=== Begin Enclosure ===

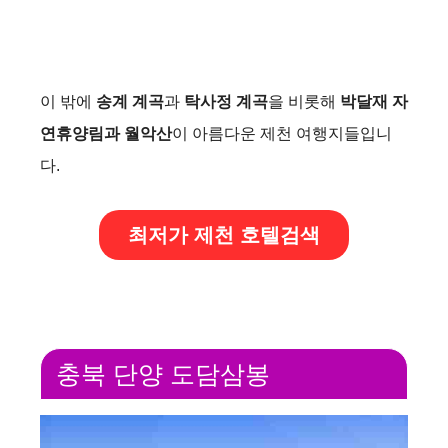
이 밖에
송계 계곡
과
탁사정 계곡
을 비롯해
박달재 자
연휴양림과 월악산
이 아름다운 제천 여행지들입니
다.
최저가 제천 호텔검색
충북 단양 도담삼봉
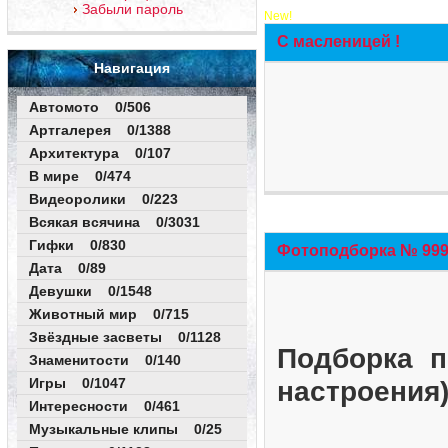
Забыли пароль
New!
С масленицей !
Навигация
Автомото 0/506
Артгалерея 0/1388
Архитектура 0/107
В мире 0/474
Видеоролики 0/223
Всякая всячина 0/3031
Гифки 0/830
Фотоподборка № 999 
Дата 0/89
Девушки 0/1548
Животный мир 0/715
Звёздные засветы 0/1128
Подборка п
Знаменитости 0/140
Игры 0/1047
настроения
Интересности 0/461
Музыкальные клипы 0/25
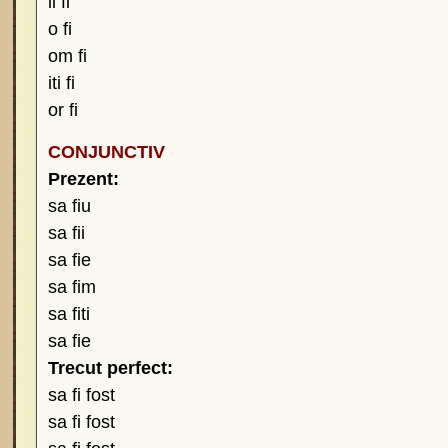
ii fi
o fi
om fi
iti fi
or fi
CONJUNCTIV
Prezent:
sa fiu
sa fii
sa fie
sa fim
sa fiti
sa fie
Trecut perfect:
sa fi fost
sa fi fost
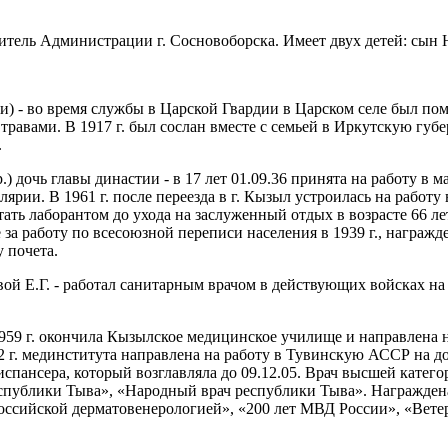
ель Администрации г. Сосновоборска. Имеет двух детей: сын Ни
ии) - во время службы в Царской Гвардии в Царском селе был п
равами. В 1917 г. был сослан вместе с семьей в Иркутскую губе
.
.) дочь главы династии - в 17 лет 01.09.36 принята на работу в 
лярии. В 1961 г. после переезда в г. Кызыл устроилась на работ
ать лаборантом до ухода на заслуженный отдых в возрасте 66 л
 за работу по всесоюзной переписи населения в 1939 г., награж
 почета.
ой Е.Г. - работал санитарным врачом в действующих войсках на 
1959 г. окончила Кызылское медицинское училище и направлена н
 г. мединститута направлена на работу в Тувинскую АССР на дол
пансера, который возглавляла до 09.12.05. Врач высшей катего
спублики Тыва», «Народный врач республики Тыва». Награжден
российской дерматовенерологией», «200 лет МВД России», «Вете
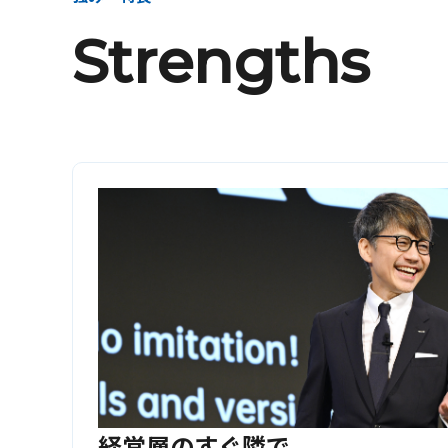
Strengths
経営層のすぐ隣で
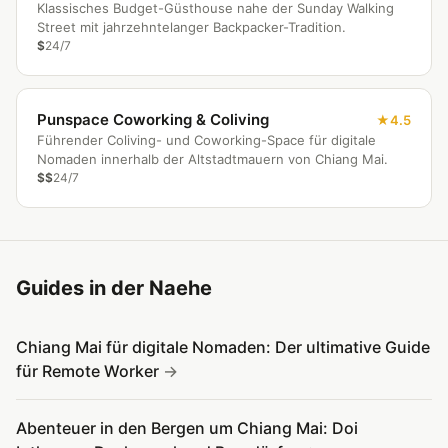
Klassisches Budget-Güsthouse nahe der Sunday Walking
Street mit jahrzehntelanger Backpacker-Tradition.
$
24/7
Punspace Coworking & Coliving
4.5
Führender Coliving- und Coworking-Space für digitale
Nomaden innerhalb der Altstadtmauern von Chiang Mai.
$$
24/7
Guides in der Naehe
Chiang Mai für digitale Nomaden: Der ultimative Guide
für Remote Worker
Abenteuer in den Bergen um Chiang Mai: Doi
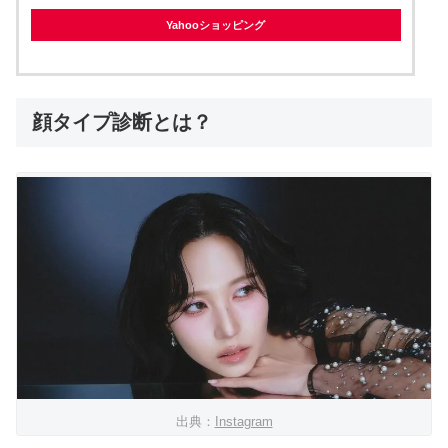
Yahooショッピング
顔タイプ診断とは？
出典：
Instagram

=== End Enclosure ===

→ Work instructions
Lines with the word "Coliving" in them should be copied from the preceding records.

→ Output for this exercise
Punspace Coworking & Coliving
Führender Coliving- und Coworking-Space für digitale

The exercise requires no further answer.